(playing of Banking Queen song)
I’m still thinking here, ladies and gentlemen, about the community food alliance of Palm Beach County and 211. That’s what you call up here, anything from suicide to out of food stamps. And I’m thinking for $83 million, you get a live human being to answer the phone. You get two live human beings, one in Spanish and one in English. Oh, yeah. The Barney Frank update. This is from Byron York at the DC Examiner today: ‘When President Obama announced on June 9 that some financial institutions would be allowed to repay Troubled Asset Relief Program dollars, he said the massively expensive TARP bailout had made money for the federal government.’ Big whoop. (laughing) Did you see the deficit? This is what I mean. ‘The economy’s coming back.’ We’re at 9.5% unemployment! ‘TARP profits made money for the government.’ We have deficits over $2 trillion this year alone! ‘It is worth noting,’ the president said, ‘that in the first round of repayments from these [TARP recipients], the government has actually turned a profit.’

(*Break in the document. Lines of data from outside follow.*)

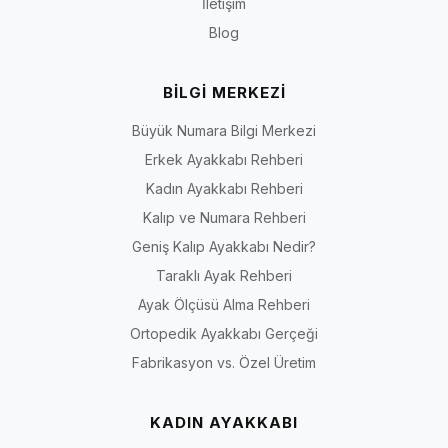
İletişim
Blog
BİLGİ MERKEZİ
Büyük Numara Bilgi Merkezi
Erkek Ayakkabı Rehberi
Kadın Ayakkabı Rehberi
Kalıp ve Numara Rehberi
Geniş Kalıp Ayakkabı Nedir?
Taraklı Ayak Rehberi
Ayak Ölçüsü Alma Rehberi
Ortopedik Ayakkabı Gerçeği
Fabrikasyon vs. Özel Üretim
KADIN AYAKKABI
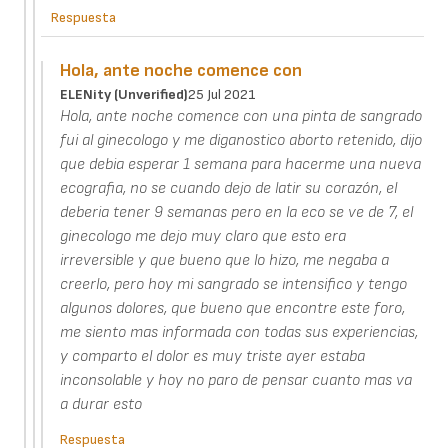
Respuesta
Hola, ante noche comence con
ELENity (unverified)
25 Jul 2021
Hola, ante noche comence con una pinta de sangrado
fui al ginecologo y me diganostico aborto retenido, dijo
que debia esperar 1 semana para hacerme una nueva
ecografia, no se cuando dejo de latir su corazón, el
deberia tener 9 semanas pero en la eco se ve de 7, el
ginecologo me dejo muy claro que esto era
irreversible y que bueno que lo hizo, me negaba a
creerlo, pero hoy mi sangrado se intensifico y tengo
algunos dolores, que bueno que encontre este foro,
me siento mas informada con todas sus experiencias,
y comparto el dolor es muy triste ayer estaba
inconsolable y hoy no paro de pensar cuanto mas va
a durar esto
Respuesta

‘But now Rep. Barney Frank, the chairman of the House Financial Services Committee,’ the man largely responsible with Christopher Dodd in the Senate for the subprime lending fiasco and crisis ‘has come up with a proposal to spend any TARP profits before they can be returned to the taxpayers. Last Friday, Frank introduced the ‘TARP for Main Street Act of 2009,’ a bill that would take profits from the program and immediately redirect them toward housing proposals favored by Frank and some fellow Democrats.’ Just recycle the problem. ‘In exchange for receiving TARP money, financial institutions were required to hand over shares of preferred stock that paid a dividend for the government.’ So they were forced to take the bailout money, when they wanted to give it back they had to give up equity.
‘In theory, if a financial institution paid the dividend faithfully, and then repaid the TARP money, then the government would turn a profit,’ on that exchange. ‘Last month, the General Accountability Office (GAO) reported that, through June 12, 2009, the government had received $6.2 billion in dividend payments. The original TARP legislation required that money made from the program ‘shall be paid into the general fund of the Treasury for reduction of the public debt,” but now Barney Frank wants to spend it before it gets to the Treasury! (laughing) I’m sorry, folks. I can’t stop laughing about all this stuff. I mean, I’m angry as you are about it. It is just so brazen. It’s so out-in-the-open for everybody to see.